* Information shown
☆ ☆ ☆ ☆

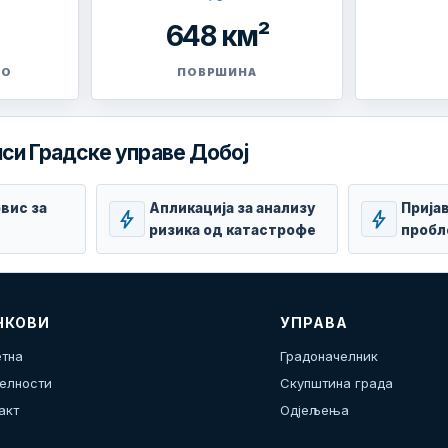
648 км²
ВО
ПОВРШИНА
си Градске управе Добој
вис за
Апликација за анализу
Прија
bolt
bolt
ризика од катастрофе
пробл
НКОВИ
УПРАВА
тна
Градоначелник
елности
Скупштина града
акт
Одјељења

☆ ☆ ☆ ☆

* Try it
Restate the whole listing above exactly, except for its images.

* Answer space
648 км²
ВО
ПОВРШИНА
си Градске управе Добој
вис за
Апликација за анализу
Прија
bolt
bolt
ризика од катастрофе
пробл
НКОВИ
УПРАВА
тна
Градоначелник
елности
Скупштина града
акт
Одјељења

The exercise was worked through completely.